Stored data
====

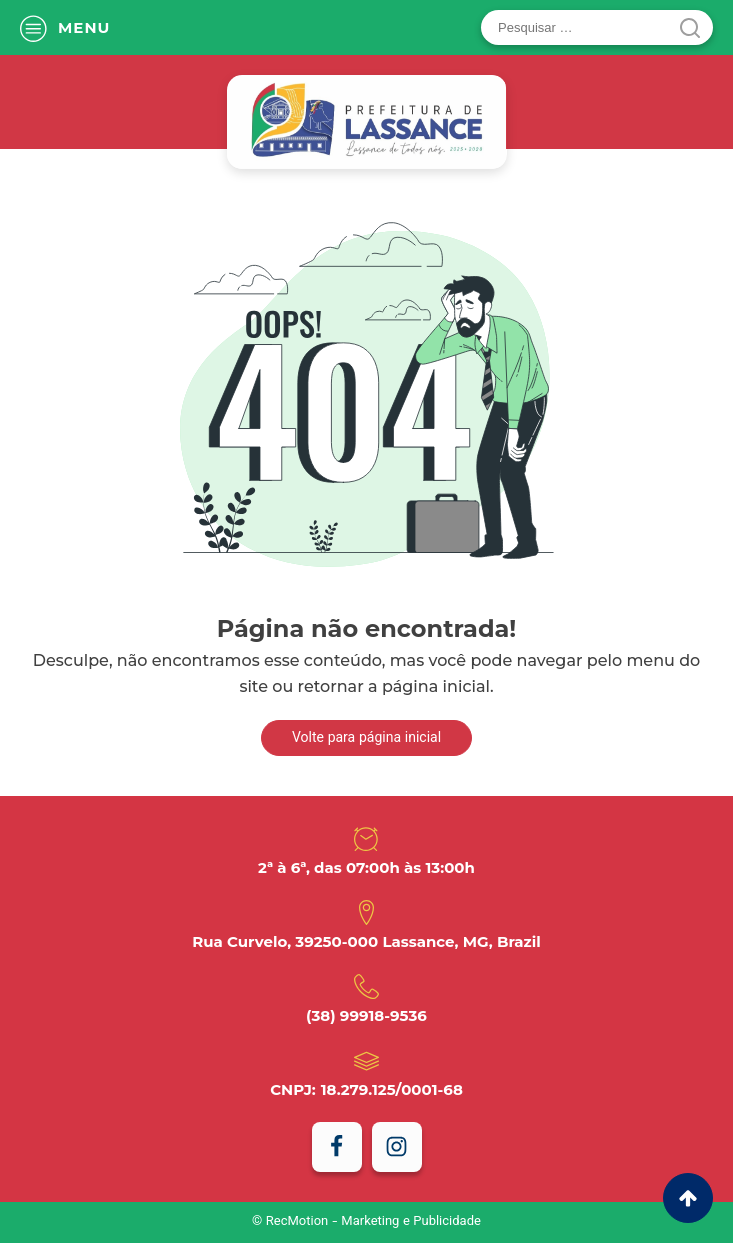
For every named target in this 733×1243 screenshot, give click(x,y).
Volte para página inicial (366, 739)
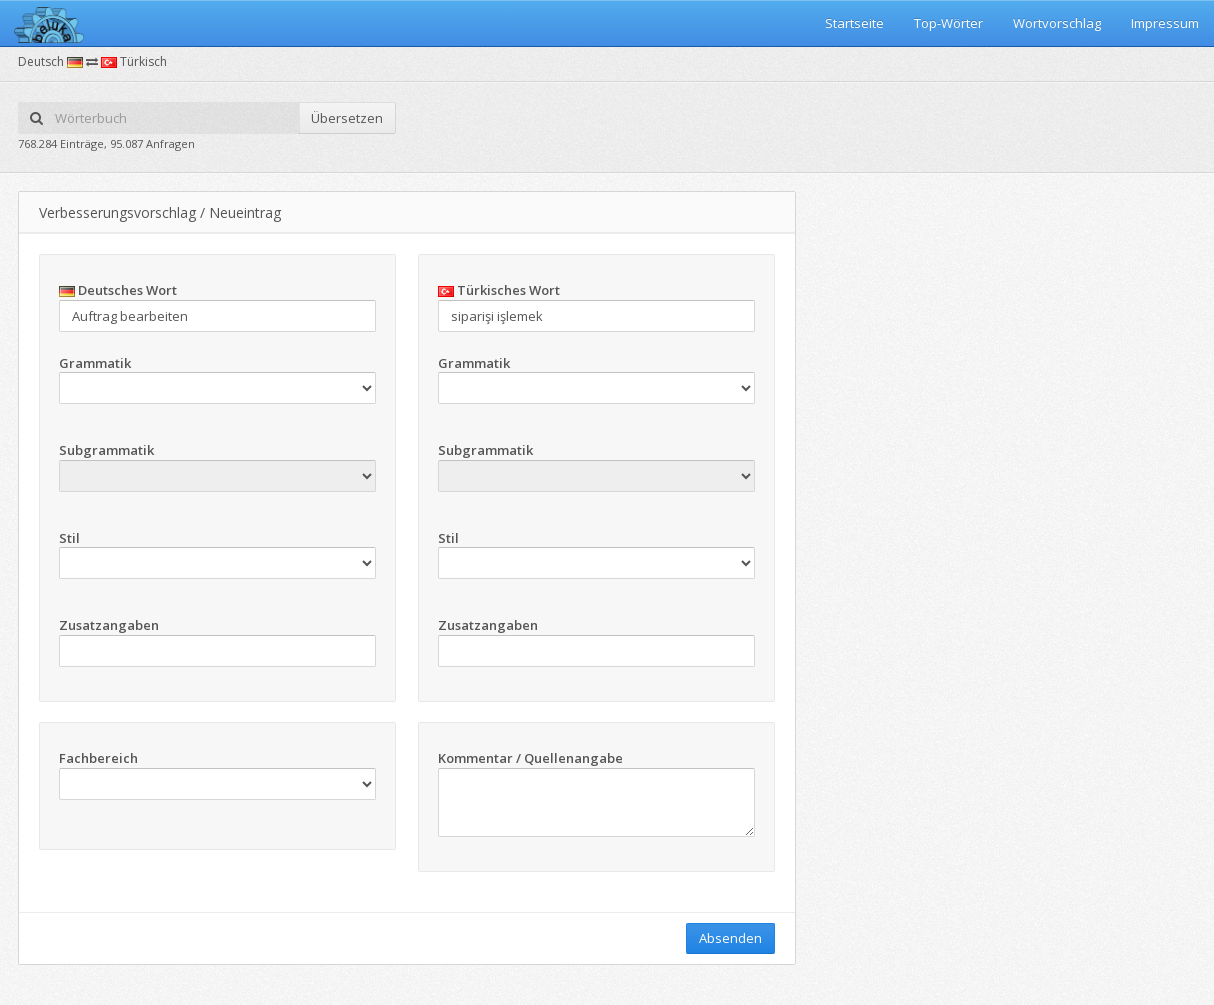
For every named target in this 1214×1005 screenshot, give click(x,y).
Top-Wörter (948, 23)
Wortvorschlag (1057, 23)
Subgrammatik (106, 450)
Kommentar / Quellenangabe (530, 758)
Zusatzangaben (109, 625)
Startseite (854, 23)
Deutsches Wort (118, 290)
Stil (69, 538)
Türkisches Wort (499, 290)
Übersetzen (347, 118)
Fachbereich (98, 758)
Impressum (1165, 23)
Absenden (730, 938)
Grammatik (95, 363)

====

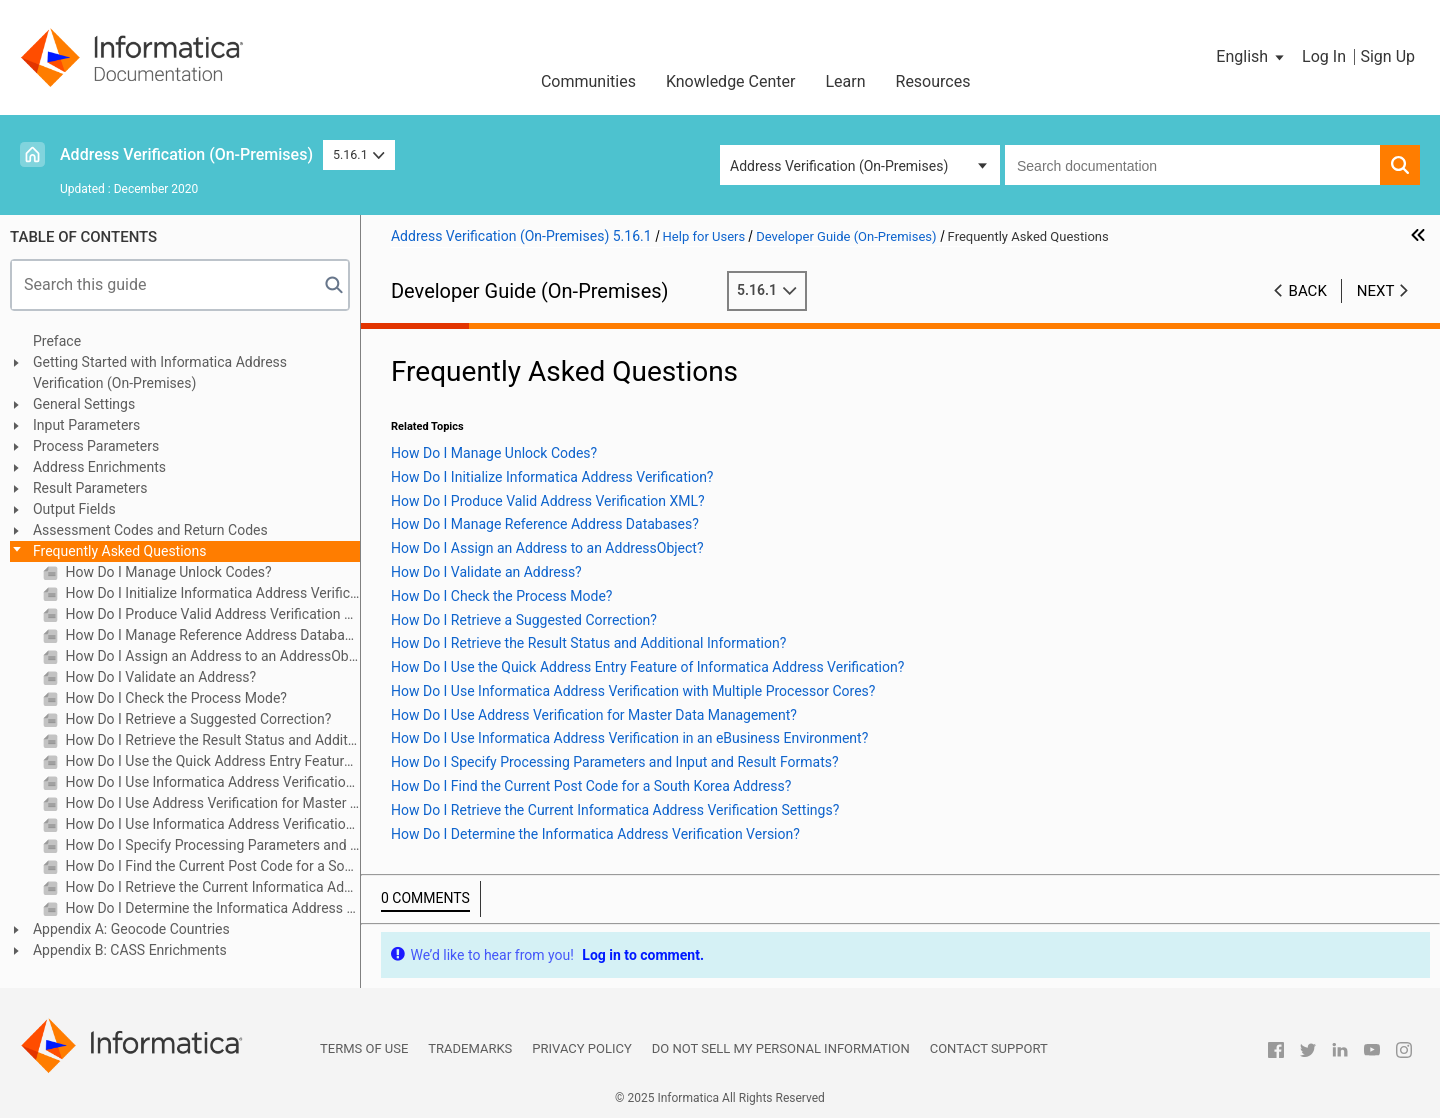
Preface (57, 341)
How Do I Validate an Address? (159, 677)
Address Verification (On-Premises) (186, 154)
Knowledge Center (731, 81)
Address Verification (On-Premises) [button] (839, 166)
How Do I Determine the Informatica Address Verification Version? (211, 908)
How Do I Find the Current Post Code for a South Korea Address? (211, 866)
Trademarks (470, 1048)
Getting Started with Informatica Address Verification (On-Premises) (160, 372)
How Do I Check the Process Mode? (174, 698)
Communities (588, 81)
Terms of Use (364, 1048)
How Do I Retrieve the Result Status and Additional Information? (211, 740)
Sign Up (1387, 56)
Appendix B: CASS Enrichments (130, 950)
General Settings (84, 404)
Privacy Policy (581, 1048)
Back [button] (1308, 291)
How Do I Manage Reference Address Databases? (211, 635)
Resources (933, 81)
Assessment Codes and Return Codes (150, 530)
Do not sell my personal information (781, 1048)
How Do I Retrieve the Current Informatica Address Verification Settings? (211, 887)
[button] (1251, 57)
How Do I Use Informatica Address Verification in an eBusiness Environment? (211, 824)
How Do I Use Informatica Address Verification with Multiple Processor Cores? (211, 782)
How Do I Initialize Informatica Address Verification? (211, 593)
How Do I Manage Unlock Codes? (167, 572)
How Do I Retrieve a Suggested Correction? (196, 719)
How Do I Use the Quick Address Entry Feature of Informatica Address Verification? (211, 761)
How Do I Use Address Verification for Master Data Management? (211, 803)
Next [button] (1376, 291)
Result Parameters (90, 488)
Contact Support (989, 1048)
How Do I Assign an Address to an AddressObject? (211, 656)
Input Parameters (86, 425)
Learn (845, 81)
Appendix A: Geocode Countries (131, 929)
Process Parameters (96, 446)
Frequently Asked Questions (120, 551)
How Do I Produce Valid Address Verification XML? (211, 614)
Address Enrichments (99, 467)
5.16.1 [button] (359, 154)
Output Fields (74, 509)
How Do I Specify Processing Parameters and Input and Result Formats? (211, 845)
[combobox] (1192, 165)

====

▸ WORK ORDER
Lines holding the word "button" are the answer; copy each one from the records above.

▸ RESPONSE FOR THIS EXERCISE
Address Verification (On-Premises) [button] (839, 166)
Back [button] (1308, 291)
[button] (1251, 57)
Next [button] (1376, 291)
5.16.1 [button] (359, 154)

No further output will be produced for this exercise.